Il dit cela en riant, mais l’accent de sa voix et son extrême pâleur trahissaient une émotion sérieuse. L’embarras de madame de Meuilles était pénible ; elle ne savait comment prendre ces étranges aveux ; elle les trouvait audacieux et déplacés ; cependant pouvait-elle se fâcher contre un homme qui lui révélait loyalement que pendant deux ans il avait eu l’espoir de l’épouser ; surtout quand cet homme était, par, sa naissance, sa fortune, sa distinction et sa supériorité, le mari idéal cherché par toutes les mères et rêvé par toutes les filles ?

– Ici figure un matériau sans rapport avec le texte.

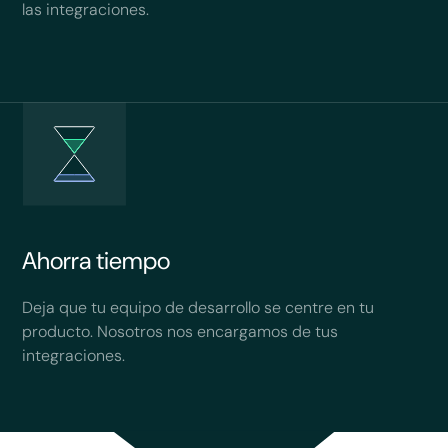
las integraciones.
Ahorra tiempo
Deja que tu equipo de desarrollo se centre en tu
producto. Nosotros nos encargamos de tus
integraciones.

M. de la Fresnaye, pour faire cesser cet embarras, qui pourtant ne lui déplaisait point, reprit d’un air hypocritement insouciant :

— Je peux vous dire tout ça à présent que c’est inutile ; j’ai l’air plus désintéressé. Aujourd’hui, d’ailleurs, j’ose ; je n’aurais pas Osé autrefois.

— Est-ce que, par hasard, vous avez la prétention d’être timide ? dit-elle avec un peu trop d’ironie.

— Moi ? certainement, madame.

— Vous ! gâté par les succès comme vous l’êtes, accoutumé à voir toutes les femmes se jeter à votre tête !

Elle prononça ces mots, qui n’étaient pas de son langage habituel, avec une malveillance qui n’était pas non plus dans ses manières… mais quand on ne se sent pas de force dans la lutte, on emprunte des armes.

— Je n’admets pas, répondit-il, que toutes les femmes se jettent à ma tête ; mais si cela était, ce serait une raison de plus pour me rendre timide auprès de celle qui ferait exception ; je me dirais dans ma modestie : « Il faut que je lui déplaise furieusement à celle-là, pour qu’elle ne fasse pas comme les autres.